I currently have an old school SD DirecTivo unit (Model R10) that i own; it is currently almost entirely filled up with Movies I have yet to watch.....

I plan to replace this with a brand new HR21-700 in the very near future. 

I want to hook up the old R10 to my new TV so I can still watch the movies I have stored on it,but the box won't be hooked into the satellite lines-my 2 satellite lines that are currently hooked in to my R10 will be hooked into my new HR21.

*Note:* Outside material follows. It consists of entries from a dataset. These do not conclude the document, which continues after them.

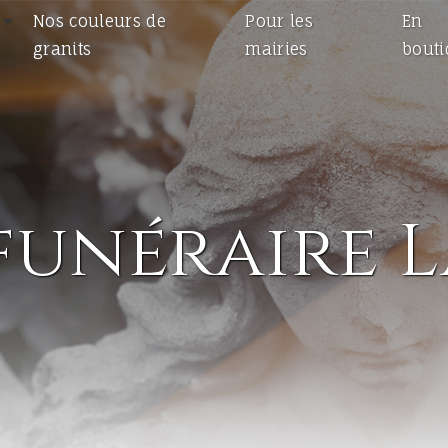
Nos couleurs de
Pour les
En
granits
mairies
bout
funéraire 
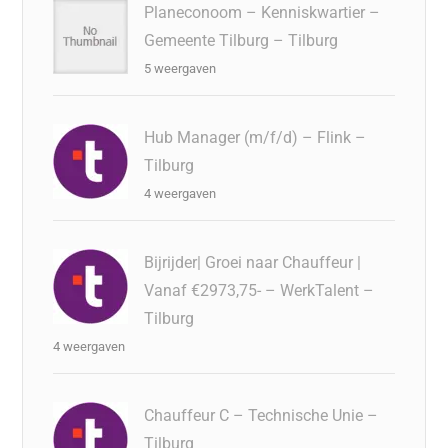
Planeconoom – Kenniskwartier –
Gemeente Tilburg – Tilburg
5 weergaven
Hub Manager (m/f/d) – Flink –
Tilburg
4 weergaven
Bijrijder| Groei naar Chauffeur |
Vanaf €2973,75- – WerkTalent –
Tilburg
4 weergaven
Chauffeur C – Technische Unie –
Tilburg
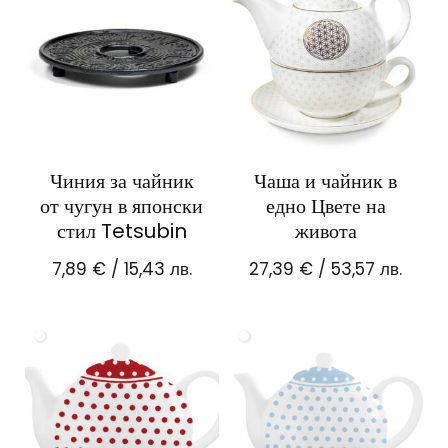
Чиния за чайник
Чаша и чайник в
от чугун в японски
едно Цвете на
стил Tetsubin
живота
7,89
€
/ 15,43 лв.
27,39
€
/ 53,57 лв.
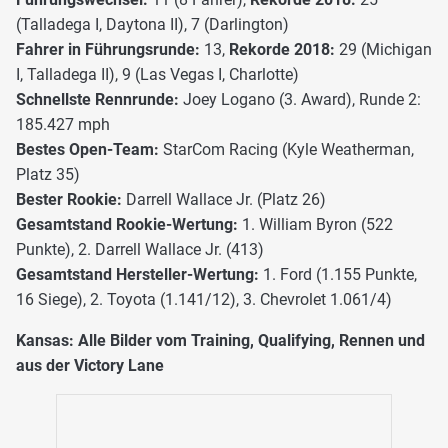
(Talladega I, Daytona II), 7 (Darlington)
Fahrer in Führungsrunde:
13,
Rekorde 2018:
29 (Michigan
I, Talladega II), 9 (Las Vegas I, Charlotte)
Schnellste Rennrunde:
Joey Logano (3. Award), Runde 2:
185.427 mph
Bestes Open-Team:
StarCom Racing (Kyle Weatherman,
Platz 35)
Bester Rookie:
Darrell Wallace Jr. (Platz 26)
Gesamtstand Rookie-Wertung:
1. William Byron (522
Punkte), 2. Darrell Wallace Jr. (413)
Gesamtstand Hersteller-Wertung:
1. Ford (1.155 Punkte,
16 Siege), 2. Toyota (1.141/12), 3. Chevrolet 1.061/4)
Kansas: Alle Bilder vom Training, Qualifying, Rennen und
aus der Victory Lane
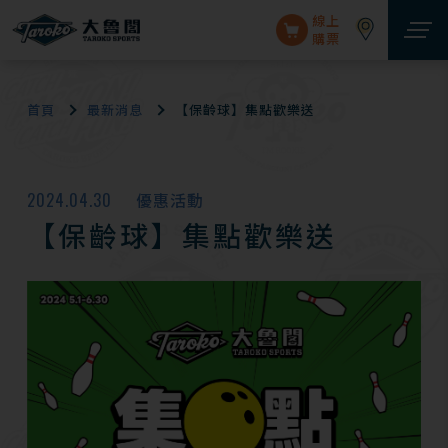
線上
購票
首頁
最新消息
【保齡球】集點歡樂送
2024.04.30
優惠活動
【保齡球】集點歡樂送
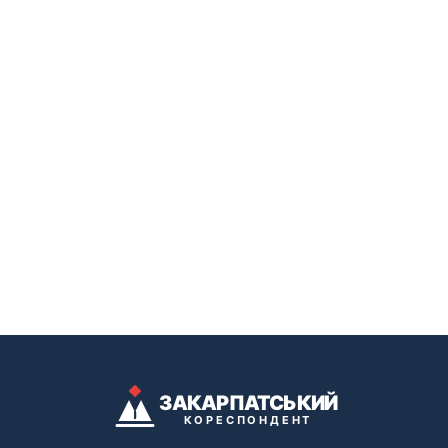
ЗАКАРПАТСЬКИЙ
КОРЕСПОНДЕНТ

Is it possible to still watch my old programming on my soon to be deactivated R10? If so,how should i go about this? I want to take the R10 off the account since I don't want to pay the extra $5/month since i will no longer be watching SAT programming on the R10.....

Thanks


----------



## litzdog911 (Jun 23, 2004)

baldrick5 said:


> ....
> 
> Is it possible to still watch my old programming on my soon to be deactivated R10? If so,how should i go about this? I want to take the R10 off the account since I don't want to pay the extra $5/month since i will no longer be watching SAT programming on the R10.....
> 
> Thanks


Yes, you should be able to watch those old recordings. Just to be safe, disconnect the satellite cables and phone line before deactivating the R10 from your account.


----------



## lonewoolf (Nov 21, 2005)

litzdog911 said:


> Yes, you should be able to watch those old recordings. Just to be safe, disconnect the satellite cables and phone line before deactivating the R10 from your account.


Why?


----------



## codespy (Mar 30, 2006)

You don't have to on the TiVo models. This applies to DirecTV's newer branded DVR's. The signal DirecTV sends down on deactivation kills playback abilities of recorded content on DirecTV's machines, luckily not on TiVo's.


----------



## Frostwolf (May 10, 2006)

So if I have the MRV activated on my active recievers and and old reciever I picked up had MRV then could I use the old tivo to watch what was recorded in the other room?

I will slap a hard drive in and get it running if it will.


----------



## litzdog911 (Jun 23, 2004)

Frostwolf said:


> So if I have the MRV activated on my active recievers and and old reciever I picked up had MRV then could I use the old tivo to watch what was recorded in the other room?
> 
> I will slap a hard drive in and get it running if it will.


DirecTV/Tivo DVRs don't support MRV without some software hacking.


----------



## Frostwolf (May 10, 2006)

litzdog911 said:


> DirecTV/Tivo DVRs don't support MRV without some software hacking.


I know, but I was trying to ask without saying I've got hacked tivo's can I hack an inactive tivo just to do mrv?:nono:


----------